Abstract

The term masochism was originally used in a narrow, specifically sexual sense (referring to perversions ), but has come to encompass for many analysts an exceedingly broad and variably determined range of clinical phenomena that bear no consistent relation to sexual excitement. In addition, these expanding clinical perspectives have long been entangled with Freud's shifting metapsychological constructions designed to ground masochism in instinctual theory. As a result, the term is used with little consistency and at varied levels of abstraction: loosely descriptive, dynamic, theoretical. It is not always explicit which meaning is intended or what inferences, if any, are meant to be drawn from the term. When used in its broadest sense, masochism may falsely suggest dynamic similarity between diverse phenomena, and is often ambiguous with respect to the presence or absence of underlying erotic or perverse excitement. In the clinical situation, the categorization of material as masochistic may evoke an associated set of genetic, dynamic, or theoretical ideas which may alter the perception, ordering, and interpretation of clinical data.

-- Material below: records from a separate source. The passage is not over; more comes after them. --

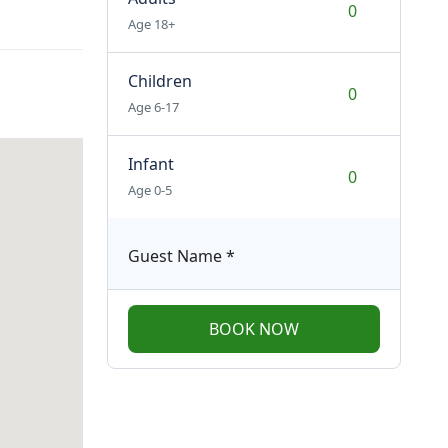
Age 18+
Children
Age 6-17
Infant
Age 0-5
Guest Name
*
BOOK NOW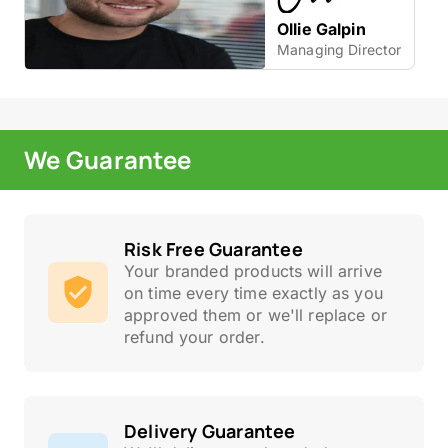
Ollie Galpin
Managing Director
We Guarantee
Risk Free Guarantee
Your branded products will arrive
on time every time exactly as you
approved them or we'll replace or
refund your order.
Delivery Guarantee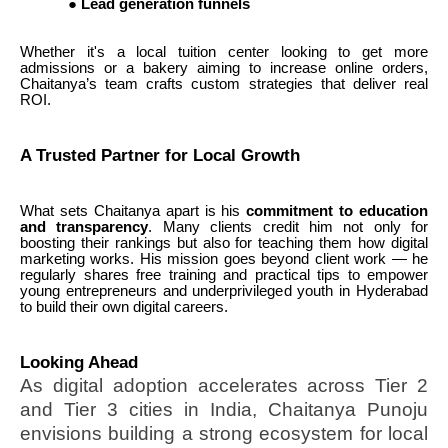
●
Lead generation funnels
Whether it's a local tuition center looking to get more
admissions or a bakery aiming to increase online orders,
Chaitanya’s team crafts custom strategies that deliver real
ROI.
A Trusted Partner for Local Growth
What sets Chaitanya apart is his
commitment to education
and transparency
. Many clients credit him not only for
boosting their rankings but also for teaching them how digital
marketing works. His mission goes beyond client work — he
regularly shares free training and practical tips to empower
young entrepreneurs and underprivileged youth in Hyderabad
to build their own digital careers.
Looking Ahead
As digital adoption accelerates across Tier 2
and Tier 3 cities in India, Chaitanya Punoju
envisions building a strong ecosystem for local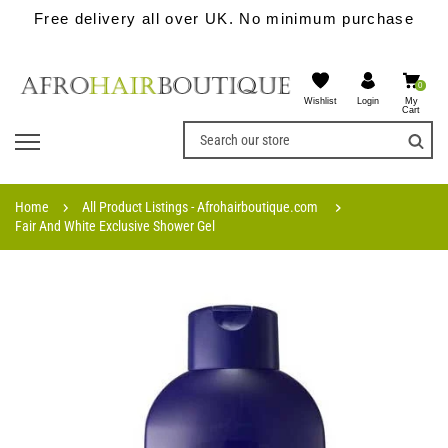
Free delivery all over UK. No minimum purchase
0
Wishlist
My
Login
Cart
Home
All Product Listings - Afrohairboutique.com
Fair And White Exclusive Shower Gel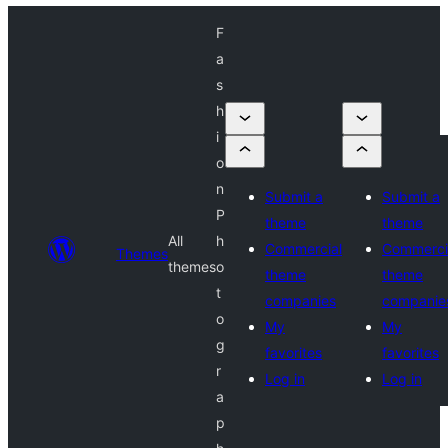
F
a
s
h
i
o
n
Submit a
Submit a
P
theme
theme
All
h
Commercial
Commerci
Themes
themes
o
theme
theme
t
companies
companie
o
My
My
g
favorites
favorites
r
Log in
Log in
a
p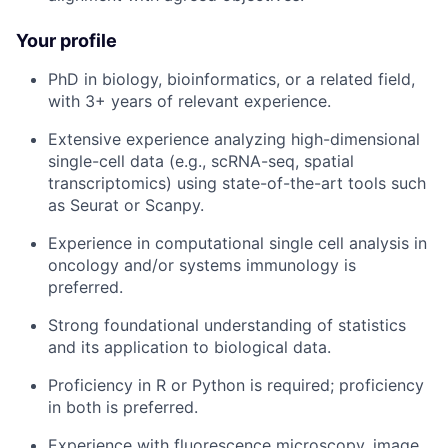
Your profile
PhD in biology, bioinformatics, or a related field,
with 3+ years of relevant experience.
Extensive experience analyzing high-dimensional
single-cell data (e.g., scRNA-seq, spatial
transcriptomics) using state-of-the-art tools such
as Seurat or Scanpy.
Experience in computational single cell analysis in
oncology and/or systems immunology is
preferred.
Strong foundational understanding of statistics
and its application to biological data.
Proficiency in R or Python is required; proficiency
in both is preferred.
Experience with fluorescence microscopy, image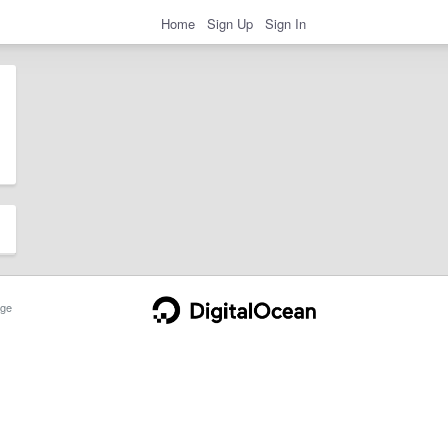
Home
Sign Up
Sign In
ge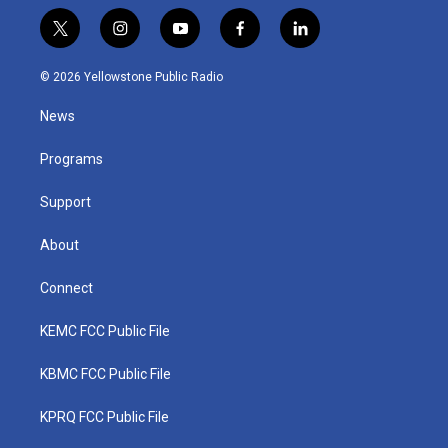
t
i
y
f
l
w
n
o
a
i
i
s
u
c
n
© 2026 Yellowstone Public Radio
t
t
t
e
k
t
a
u
b
e
News
e
g
b
o
d
r
r
e
o
i
a
k
n
Programs
m
Support
About
Connect
KEMC FCC Public File
KBMC FCC Public File
KPRQ FCC Public File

Particularly conducive to this subtle steering process are the enduring influence of the early concept of feminine masochism and the related concept of sadistic and masochistic paired opposite component sexual instincts--a theoretical, physicalistic , linear concept incompatible with the clinical model of overdetermination and multiple function. This paper includes a review of the terminological and conceptual history of masochism, briefly touches on the parallel history of sadism , and offers some provisional definitional solutions.